→ Exercise directions:
The required result is one figure, the count of lines below with the string "autotaladrante" in them.

→ Data under study:
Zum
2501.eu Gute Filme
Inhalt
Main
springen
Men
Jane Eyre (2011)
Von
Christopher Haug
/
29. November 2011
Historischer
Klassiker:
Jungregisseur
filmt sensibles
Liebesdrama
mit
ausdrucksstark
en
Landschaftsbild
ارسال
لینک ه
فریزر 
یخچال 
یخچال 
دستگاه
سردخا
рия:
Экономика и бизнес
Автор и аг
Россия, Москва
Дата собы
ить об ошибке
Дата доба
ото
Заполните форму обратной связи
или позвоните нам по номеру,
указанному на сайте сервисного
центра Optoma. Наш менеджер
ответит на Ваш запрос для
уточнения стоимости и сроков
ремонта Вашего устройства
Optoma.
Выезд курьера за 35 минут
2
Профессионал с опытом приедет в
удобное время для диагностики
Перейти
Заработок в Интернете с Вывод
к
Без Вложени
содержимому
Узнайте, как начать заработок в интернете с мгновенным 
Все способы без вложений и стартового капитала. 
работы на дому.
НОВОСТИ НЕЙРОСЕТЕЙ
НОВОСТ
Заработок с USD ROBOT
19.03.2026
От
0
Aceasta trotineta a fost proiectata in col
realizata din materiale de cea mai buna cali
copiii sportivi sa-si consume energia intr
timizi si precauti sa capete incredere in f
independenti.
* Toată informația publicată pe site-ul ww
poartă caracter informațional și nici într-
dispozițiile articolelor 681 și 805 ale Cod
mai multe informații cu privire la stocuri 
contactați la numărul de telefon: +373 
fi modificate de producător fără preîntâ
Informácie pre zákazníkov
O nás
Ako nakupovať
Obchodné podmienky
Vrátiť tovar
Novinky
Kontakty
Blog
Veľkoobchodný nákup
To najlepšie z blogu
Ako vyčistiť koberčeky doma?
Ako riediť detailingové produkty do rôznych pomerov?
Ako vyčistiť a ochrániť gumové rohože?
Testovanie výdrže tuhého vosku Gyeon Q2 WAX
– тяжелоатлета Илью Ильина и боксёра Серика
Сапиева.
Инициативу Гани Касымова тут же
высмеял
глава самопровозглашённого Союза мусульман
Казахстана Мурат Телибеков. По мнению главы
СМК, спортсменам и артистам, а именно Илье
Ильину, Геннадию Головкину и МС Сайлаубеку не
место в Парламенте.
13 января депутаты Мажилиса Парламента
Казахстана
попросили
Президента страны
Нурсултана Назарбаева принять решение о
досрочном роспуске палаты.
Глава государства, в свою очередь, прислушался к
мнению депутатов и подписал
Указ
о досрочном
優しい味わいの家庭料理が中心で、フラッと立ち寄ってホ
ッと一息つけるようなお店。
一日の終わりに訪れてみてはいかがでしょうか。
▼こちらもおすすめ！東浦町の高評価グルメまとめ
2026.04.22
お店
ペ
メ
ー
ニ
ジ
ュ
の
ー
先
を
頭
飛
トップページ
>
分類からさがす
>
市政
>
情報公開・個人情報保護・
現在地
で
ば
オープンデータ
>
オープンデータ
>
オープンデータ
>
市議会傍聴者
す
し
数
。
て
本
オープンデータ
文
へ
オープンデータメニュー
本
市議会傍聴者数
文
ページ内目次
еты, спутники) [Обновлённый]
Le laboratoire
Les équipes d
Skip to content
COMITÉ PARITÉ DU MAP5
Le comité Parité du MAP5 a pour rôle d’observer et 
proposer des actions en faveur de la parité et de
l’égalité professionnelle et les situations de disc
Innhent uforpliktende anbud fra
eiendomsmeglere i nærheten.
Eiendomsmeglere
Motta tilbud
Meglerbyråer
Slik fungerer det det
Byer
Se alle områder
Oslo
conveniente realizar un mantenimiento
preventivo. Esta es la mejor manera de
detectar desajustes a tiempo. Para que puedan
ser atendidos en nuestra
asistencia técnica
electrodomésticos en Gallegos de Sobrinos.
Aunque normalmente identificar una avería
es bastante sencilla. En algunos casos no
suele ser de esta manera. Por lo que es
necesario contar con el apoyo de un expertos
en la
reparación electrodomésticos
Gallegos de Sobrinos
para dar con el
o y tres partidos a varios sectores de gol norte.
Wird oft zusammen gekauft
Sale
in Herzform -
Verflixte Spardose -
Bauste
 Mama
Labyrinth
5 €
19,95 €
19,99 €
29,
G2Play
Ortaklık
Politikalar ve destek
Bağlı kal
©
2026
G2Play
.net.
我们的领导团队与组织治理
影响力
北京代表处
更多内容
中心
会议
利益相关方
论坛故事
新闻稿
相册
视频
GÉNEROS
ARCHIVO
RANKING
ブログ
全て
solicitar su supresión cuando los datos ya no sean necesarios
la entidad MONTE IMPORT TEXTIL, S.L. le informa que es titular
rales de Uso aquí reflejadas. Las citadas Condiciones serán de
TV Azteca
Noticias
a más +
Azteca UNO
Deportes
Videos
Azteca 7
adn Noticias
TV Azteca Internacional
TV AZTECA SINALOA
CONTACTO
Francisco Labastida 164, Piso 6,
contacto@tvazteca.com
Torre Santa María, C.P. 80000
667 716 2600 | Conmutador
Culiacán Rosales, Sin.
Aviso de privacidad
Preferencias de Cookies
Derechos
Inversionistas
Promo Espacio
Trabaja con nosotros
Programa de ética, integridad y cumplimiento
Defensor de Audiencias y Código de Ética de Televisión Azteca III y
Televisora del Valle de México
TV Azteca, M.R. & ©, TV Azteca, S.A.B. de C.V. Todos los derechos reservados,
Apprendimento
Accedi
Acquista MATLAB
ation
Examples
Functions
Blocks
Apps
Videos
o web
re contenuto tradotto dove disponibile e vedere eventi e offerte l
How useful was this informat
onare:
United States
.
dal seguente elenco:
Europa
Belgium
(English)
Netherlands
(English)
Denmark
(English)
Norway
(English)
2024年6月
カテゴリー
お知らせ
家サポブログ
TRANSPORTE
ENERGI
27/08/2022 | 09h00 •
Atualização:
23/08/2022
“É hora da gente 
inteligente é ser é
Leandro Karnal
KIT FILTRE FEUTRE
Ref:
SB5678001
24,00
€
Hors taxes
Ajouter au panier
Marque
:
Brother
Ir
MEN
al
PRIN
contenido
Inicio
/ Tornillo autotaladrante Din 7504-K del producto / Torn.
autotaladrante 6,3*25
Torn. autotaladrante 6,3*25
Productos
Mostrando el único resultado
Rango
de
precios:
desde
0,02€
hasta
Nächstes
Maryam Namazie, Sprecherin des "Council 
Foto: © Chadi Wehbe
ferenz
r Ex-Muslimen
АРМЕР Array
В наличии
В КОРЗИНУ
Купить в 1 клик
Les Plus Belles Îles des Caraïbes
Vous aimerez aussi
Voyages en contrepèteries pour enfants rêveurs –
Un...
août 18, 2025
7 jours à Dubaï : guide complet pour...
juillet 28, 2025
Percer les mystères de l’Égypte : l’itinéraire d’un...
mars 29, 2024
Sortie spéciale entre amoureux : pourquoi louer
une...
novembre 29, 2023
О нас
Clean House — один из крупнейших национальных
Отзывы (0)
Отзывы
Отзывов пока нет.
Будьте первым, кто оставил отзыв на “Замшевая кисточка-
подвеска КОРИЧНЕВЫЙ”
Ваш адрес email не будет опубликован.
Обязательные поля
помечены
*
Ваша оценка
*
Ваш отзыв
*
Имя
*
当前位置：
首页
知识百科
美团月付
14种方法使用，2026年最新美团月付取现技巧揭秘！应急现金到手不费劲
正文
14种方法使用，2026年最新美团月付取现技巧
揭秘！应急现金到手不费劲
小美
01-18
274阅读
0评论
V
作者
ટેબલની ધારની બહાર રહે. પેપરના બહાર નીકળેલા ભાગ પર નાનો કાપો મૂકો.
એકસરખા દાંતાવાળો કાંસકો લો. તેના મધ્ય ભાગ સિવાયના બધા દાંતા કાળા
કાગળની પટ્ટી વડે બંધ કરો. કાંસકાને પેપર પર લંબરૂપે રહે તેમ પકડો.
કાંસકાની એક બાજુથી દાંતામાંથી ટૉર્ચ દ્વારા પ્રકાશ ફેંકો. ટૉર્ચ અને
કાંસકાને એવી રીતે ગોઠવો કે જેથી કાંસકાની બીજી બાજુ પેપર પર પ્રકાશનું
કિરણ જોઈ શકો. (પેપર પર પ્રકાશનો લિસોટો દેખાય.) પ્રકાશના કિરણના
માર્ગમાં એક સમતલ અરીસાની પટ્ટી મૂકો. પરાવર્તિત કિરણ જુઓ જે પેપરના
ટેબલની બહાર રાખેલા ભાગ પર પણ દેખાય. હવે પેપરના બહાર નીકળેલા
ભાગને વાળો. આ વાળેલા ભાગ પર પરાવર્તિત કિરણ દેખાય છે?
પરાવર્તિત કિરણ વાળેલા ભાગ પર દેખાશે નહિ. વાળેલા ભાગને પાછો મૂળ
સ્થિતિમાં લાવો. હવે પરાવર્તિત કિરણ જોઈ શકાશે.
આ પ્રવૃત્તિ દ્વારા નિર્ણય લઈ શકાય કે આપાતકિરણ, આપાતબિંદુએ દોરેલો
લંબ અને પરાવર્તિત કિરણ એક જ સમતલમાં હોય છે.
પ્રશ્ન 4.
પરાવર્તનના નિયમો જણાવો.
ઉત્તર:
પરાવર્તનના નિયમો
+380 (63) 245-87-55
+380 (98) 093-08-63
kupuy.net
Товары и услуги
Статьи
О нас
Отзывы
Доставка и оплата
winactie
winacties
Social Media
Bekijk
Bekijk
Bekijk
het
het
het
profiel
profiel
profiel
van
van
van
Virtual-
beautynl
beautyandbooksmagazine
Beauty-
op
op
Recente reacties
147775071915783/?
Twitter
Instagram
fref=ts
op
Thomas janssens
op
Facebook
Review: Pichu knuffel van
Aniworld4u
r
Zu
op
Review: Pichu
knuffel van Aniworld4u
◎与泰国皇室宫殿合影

→ Response area:
3